B1: Terminal Basics

Your computer has a command line — and it’s more powerful than you think

~75 min Technical Hands-on

Learning Objectives

By the end of this module, you should be able to:

  1. Explain why economists use the command line and how it supports reproducible research
  2. Navigate your computer’s filesystem using terminal commands (pwd, ls, cd)
  3. Read, search, and manipulate files from the command line (cat, head, grep, wc)
  4. Combine commands using pipes and redirection to answer data questions without opening a spreadsheet
  5. Use the terminal confidently enough to follow along with Git, Stata batch mode, and other research tools

Why Economists Need the Terminal

You already have Finder (Mac) or File Explorer (Windows). You can point, click, drag, and drop. Why learn a text-based interface from the 1970s?

Three reasons:

1. Reproducibility. If you cleaned a dataset by clicking through menus, can you reproduce exactly what you did six months later? A sequence of terminal commands (or a script) is a precise, replayable record of every step.

2. Automation. Renaming 200 files, running the same Stata do-file on 50 datasets, or checking whether every CSV in a replication package has the right number of columns — these are trivial on the command line and painful with a mouse.

3. Access to power tools. Git, SSH, cloud computing, package managers, and many research tools either require or work best through the terminal. If you plan to do any computational work beyond Excel, you will encounter the command line.

TipEconomist’s Analogy

Think of the terminal as Stata’s command window for your entire computer. In Stata, you could do everything through the menus — but you don’t, because typing commands is faster, more precise, and reproducible. The terminal is the same idea, applied to your whole filesystem instead of just your data.

Opening Your Terminal

Mac

You already have a terminal. Open Terminal.app (find it in Applications > Utilities, or hit Cmd + Space and type “Terminal”).

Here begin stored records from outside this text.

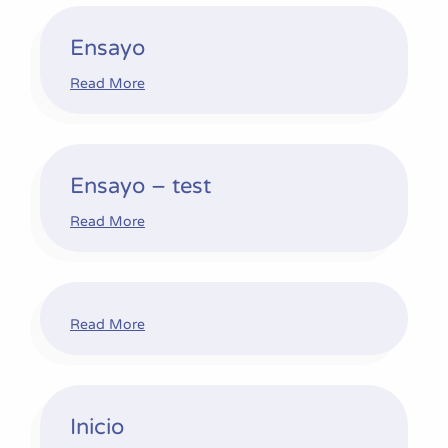
Ensayo
Ensayo
Read More
Ensayo – test
Ensayo – test
Read More
Read More
Inicio
Inicio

You’ll see something like this:

emilys-macbook:~ emily$

That’s your prompt. It’s waiting for you to type something. The ~ means you’re in your home directory (more on that shortly).

NoteiTerm2

Many people eventually switch to iTerm2, a more feature-rich terminal for Mac. It’s free and excellent. But the built-in Terminal.app works fine for everything in this module.

Windows

Windows doesn’t natively use the same commands we’ll cover here (it has its own system called PowerShell). You have two main options:

Option What It Is Best For
Git Bash Comes with Git for Windows; provides a Unix-like terminal Quick setup, light use
WSL (Windows Subsystem for Linux) A full Linux environment inside Windows Serious work, long-term use

For this course, Git Bash is sufficient. If you plan to do more computational work, WSL is worth the setup time.

Reading Files

You don’t need to open a file in an application to see what’s in it. The terminal gives you several ways to peek at file contents.

See the whole file (cat)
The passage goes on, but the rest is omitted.